Page images and extracted text:
········

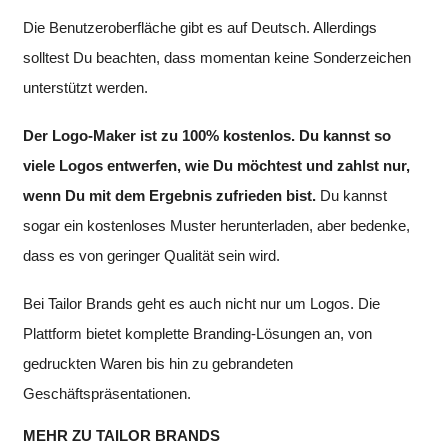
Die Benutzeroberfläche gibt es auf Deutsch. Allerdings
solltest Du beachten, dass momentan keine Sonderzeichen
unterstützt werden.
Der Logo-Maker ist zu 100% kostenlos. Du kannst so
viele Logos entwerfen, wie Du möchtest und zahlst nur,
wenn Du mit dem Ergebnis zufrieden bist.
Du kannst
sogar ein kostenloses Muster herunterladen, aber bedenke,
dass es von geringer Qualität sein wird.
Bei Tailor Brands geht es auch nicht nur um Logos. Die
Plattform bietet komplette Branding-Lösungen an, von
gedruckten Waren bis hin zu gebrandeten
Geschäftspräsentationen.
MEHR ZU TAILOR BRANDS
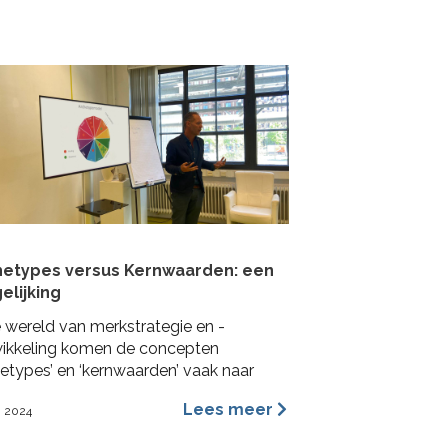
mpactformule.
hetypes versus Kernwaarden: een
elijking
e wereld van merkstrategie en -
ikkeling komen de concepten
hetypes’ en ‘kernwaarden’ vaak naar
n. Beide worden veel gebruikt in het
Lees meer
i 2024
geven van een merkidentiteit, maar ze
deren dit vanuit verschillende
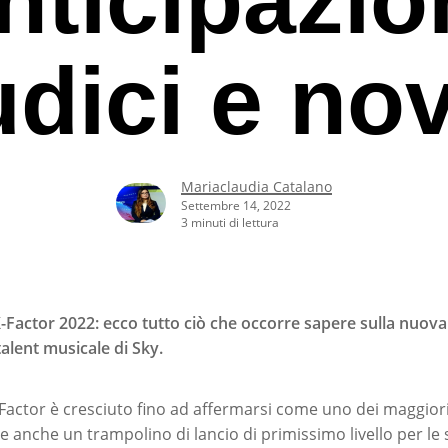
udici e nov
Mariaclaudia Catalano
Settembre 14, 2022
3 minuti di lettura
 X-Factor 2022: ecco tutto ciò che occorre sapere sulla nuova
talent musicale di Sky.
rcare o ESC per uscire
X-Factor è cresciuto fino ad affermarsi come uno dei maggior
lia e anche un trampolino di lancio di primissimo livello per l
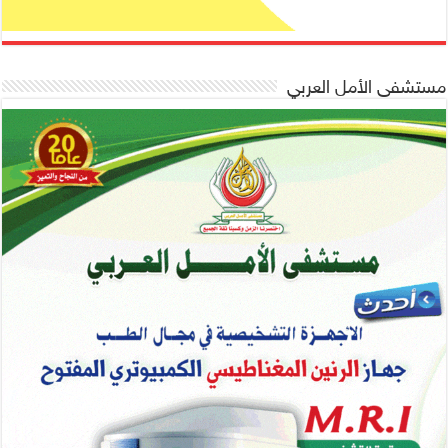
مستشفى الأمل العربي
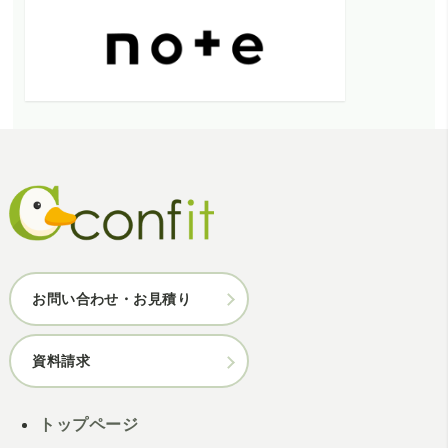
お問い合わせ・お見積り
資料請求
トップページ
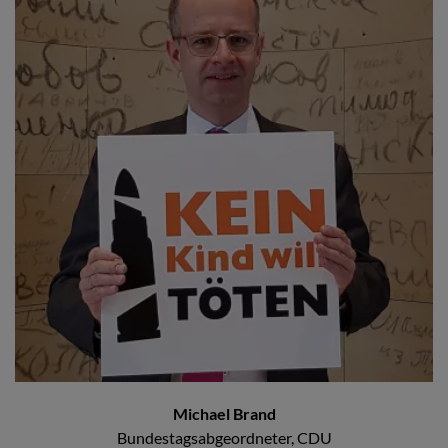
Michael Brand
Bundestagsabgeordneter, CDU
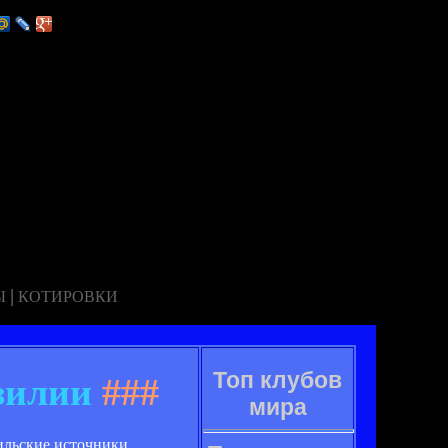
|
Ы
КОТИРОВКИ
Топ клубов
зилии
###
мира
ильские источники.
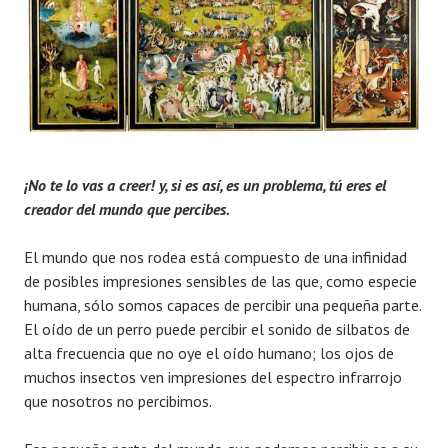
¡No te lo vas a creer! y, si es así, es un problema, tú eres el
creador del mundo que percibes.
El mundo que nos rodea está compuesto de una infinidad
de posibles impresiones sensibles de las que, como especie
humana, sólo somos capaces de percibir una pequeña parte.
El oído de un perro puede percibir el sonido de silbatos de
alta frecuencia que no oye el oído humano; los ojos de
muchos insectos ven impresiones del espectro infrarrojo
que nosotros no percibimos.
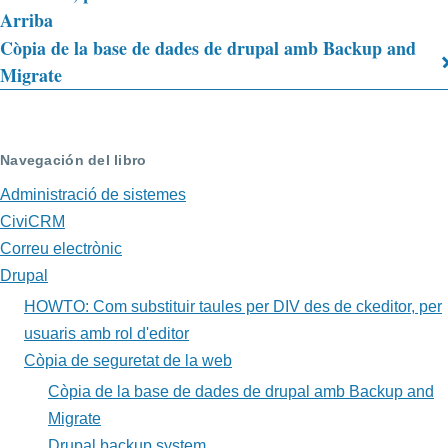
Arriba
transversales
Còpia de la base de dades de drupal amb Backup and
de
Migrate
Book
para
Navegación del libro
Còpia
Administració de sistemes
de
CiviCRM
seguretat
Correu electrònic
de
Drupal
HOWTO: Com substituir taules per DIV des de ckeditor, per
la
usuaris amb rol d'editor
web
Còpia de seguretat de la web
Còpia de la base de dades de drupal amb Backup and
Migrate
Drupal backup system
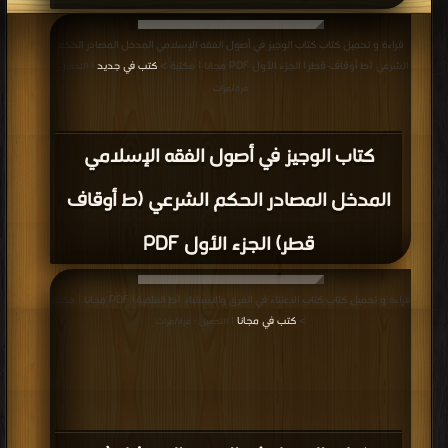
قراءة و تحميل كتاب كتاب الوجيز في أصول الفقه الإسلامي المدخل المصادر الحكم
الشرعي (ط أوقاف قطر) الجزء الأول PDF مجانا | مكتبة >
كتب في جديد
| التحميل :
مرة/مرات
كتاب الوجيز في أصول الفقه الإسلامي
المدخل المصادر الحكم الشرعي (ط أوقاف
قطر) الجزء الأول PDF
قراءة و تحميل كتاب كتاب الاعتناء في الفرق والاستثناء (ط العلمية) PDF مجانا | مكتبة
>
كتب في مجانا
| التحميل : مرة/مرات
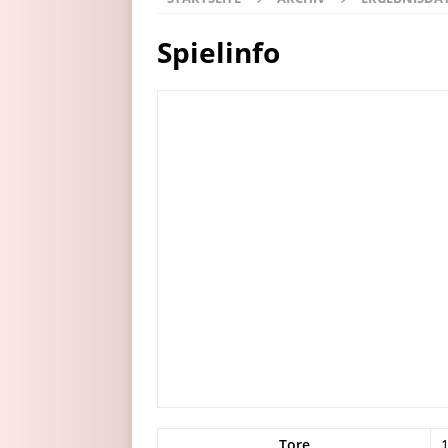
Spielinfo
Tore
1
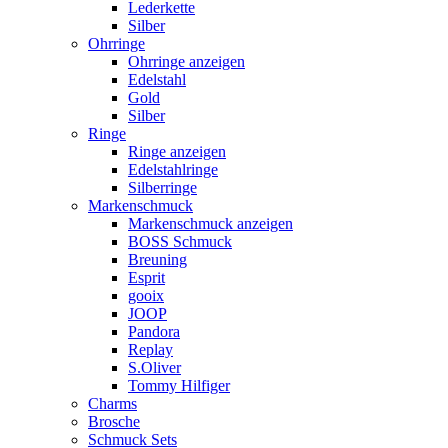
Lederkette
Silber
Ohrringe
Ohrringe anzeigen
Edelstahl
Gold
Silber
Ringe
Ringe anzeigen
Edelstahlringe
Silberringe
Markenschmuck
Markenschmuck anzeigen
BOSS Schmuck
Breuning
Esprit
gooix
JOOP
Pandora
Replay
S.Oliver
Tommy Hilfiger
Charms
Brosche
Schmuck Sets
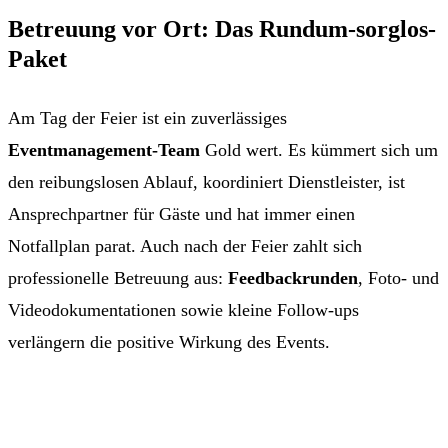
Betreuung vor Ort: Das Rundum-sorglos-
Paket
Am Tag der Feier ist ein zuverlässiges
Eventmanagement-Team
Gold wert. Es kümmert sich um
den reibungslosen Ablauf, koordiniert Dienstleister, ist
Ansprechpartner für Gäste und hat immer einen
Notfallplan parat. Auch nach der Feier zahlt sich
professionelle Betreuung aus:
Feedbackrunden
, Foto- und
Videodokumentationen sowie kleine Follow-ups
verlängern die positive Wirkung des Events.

········

REQUIRED WORK: Return all of the entries word for word, but omit the pictures.

ANSWER BOX:
Die Benutzeroberfläche gibt es auf Deutsch. Allerdings
solltest Du beachten, dass momentan keine Sonderzeichen
unterstützt werden.
Der Logo-Maker ist zu 100% kostenlos. Du kannst so
viele Logos entwerfen, wie Du möchtest und zahlst nur,
wenn Du mit dem Ergebnis zufrieden bist.
Du kannst
sogar ein kostenloses Muster herunterladen, aber bedenke,
dass es von geringer Qualität sein wird.
Bei Tailor Brands geht es auch nicht nur um Logos. Die
Plattform bietet komplette Branding-Lösungen an, von
gedruckten Waren bis hin zu gebrandeten
Geschäftspräsentationen.
MEHR ZU TAILOR BRANDS
mpactformule.
hetypes versus Kernwaarden: een
elijking
e wereld van merkstrategie en -
ikkeling komen de concepten
hetypes’ en ‘kernwaarden’ vaak naar
n. Beide worden veel gebruikt in het
Lees meer
i 2024
geven van een merkidentiteit, maar ze
deren dit vanuit verschillende
udici e nov
Mariaclaudia Catalano
Settembre 14, 2022
3 minuti di lettura
 X-Factor 2022: ecco tutto ciò che occorre sapere sulla nuova
talent musicale di Sky.
rcare o ESC per uscire
X-Factor è cresciuto fino ad affermarsi come uno dei maggior
lia e anche un trampolino di lancio di primissimo livello per l
مستشفى الأمل العربي
お問い合わせ・お見積り
資料請求
トップページ
Michael Brand
Bundestagsabgeordneter, CDU
|
Ы
КОТИРОВКИ
Топ клубов
зилии
###
мира
ильские источники.
¡No te lo vas a creer! y, si es así, es un problema, tú eres el
creador del mundo que percibes.
El mundo que nos rodea está compuesto de una infinidad
de posibles impresiones sensibles de las que, como especie
humana, sólo somos capaces de percibir una pequeña parte.
El oído de un perro puede percibir el sonido de silbatos de
alta frecuencia que no oye el oído humano; los ojos de
muchos insectos ven impresiones del espectro infrarrojo
que nosotros no percibimos.
Arriba
transversales
Còpia de la base de dades de drupal amb Backup and
de
Migrate
Book
para
Navegación del libro
Còpia
Administració de sistemes
de
CiviCRM
seguretat
Correu electrònic
de
Drupal
HOWTO: Com substituir taules per DIV des de ckeditor, per
la
usuaris amb rol d'editor
web
Còpia de seguretat de la web
Còpia de la base de dades de drupal amb Backup and
Migrate
Drupal backup system
قراءة و تحميل كتاب كتاب الوجيز في أصول الفقه الإسلامي المدخل المصادر الحكم
الشرعي (ط أوقاف قطر) الجزء الأول PDF مجانا | مكتبة >
كتب في جديد
| التحميل :
مرة/مرات
كتاب الوجيز في أصول الفقه الإسلامي
المدخل المصادر الحكم الشرعي (ط أوقاف
قطر) الجزء الأول PDF
قراءة و تحميل كتاب كتاب الاعتناء في الفرق والاستثناء (ط العلمية) PDF مجانا | مكتبة
>
كتب في مجانا
| التحميل : مرة/مرات
Spielinfo
Tore
1
Lederkette
Silber
Ohrringe
Ohrringe anzeigen
Edelstahl
Gold
Silber
Ringe
Ringe anzeigen
Edelstahlringe
Silberringe
Markenschmuck
Markenschmuck anzeigen
BOSS Schmuck
Breuning
Esprit
gooix
JOOP
Pandora
Replay
S.Oliver
Tommy Hilfiger
Charms
Brosche
Schmuck Sets
Betreuung vor Ort: Das Rundum-sorglos-
Paket
Am Tag der Feier ist ein zuverlässiges
Eventmanagement-Team
Gold wert. Es kümmert sich um
den reibungslosen Ablauf, koordiniert Dienstleister, ist
Ansprechpartner für Gäste und hat immer einen
Notfallplan parat. Auch nach der Feier zahlt sich
professionelle Betreuung aus:
Feedbackrunden
, Foto- und
Videodokumentationen sowie kleine Follow-ups
verlängern die positive Wirkung des Events.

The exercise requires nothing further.